▸ TRY IT:
All lines from the one containing "is $ 300 to" through the final line of the listing below are to be retyped exactly; nothing else goes in the result.

☆ ☆ ☆ ☆ ☆ ☆ ☆

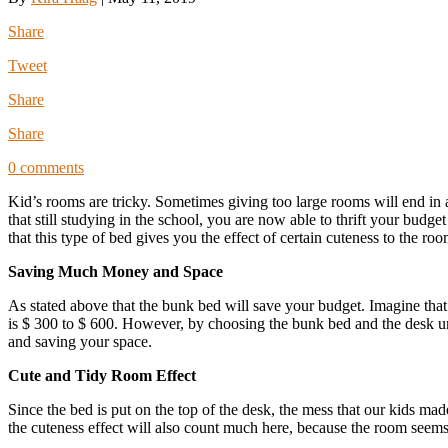
Share
Tweet
Share
Share
0 comments
Kid’s rooms are tricky. Sometimes giving too large rooms will end in a
that still studying in the school, you are now able to thrift your bud
that this type of bed gives you the effect of certain cuteness to the
Saving Much Money and Space
As stated above that the bunk bed will save your budget. Imagine that 
is $ 300 to $ 600. However, by choosing the bunk bed and the desk u
and saving your space.
Cute and Tidy Room Effect
Since the bed is put on the top of the desk, the mess that our kids 
the cuteness effect will also count much here, because the room seems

☆ ☆ ☆ ☆ ☆ ☆ ☆

▸ EXERCISE RESPONSE:
is $ 300 to $ 600. However, by choosing the bunk bed and the desk u
and saving your space.
Cute and Tidy Room Effect
Since the bed is put on the top of the desk, the mess that our kids 
the cuteness effect will also count much here, because the room seems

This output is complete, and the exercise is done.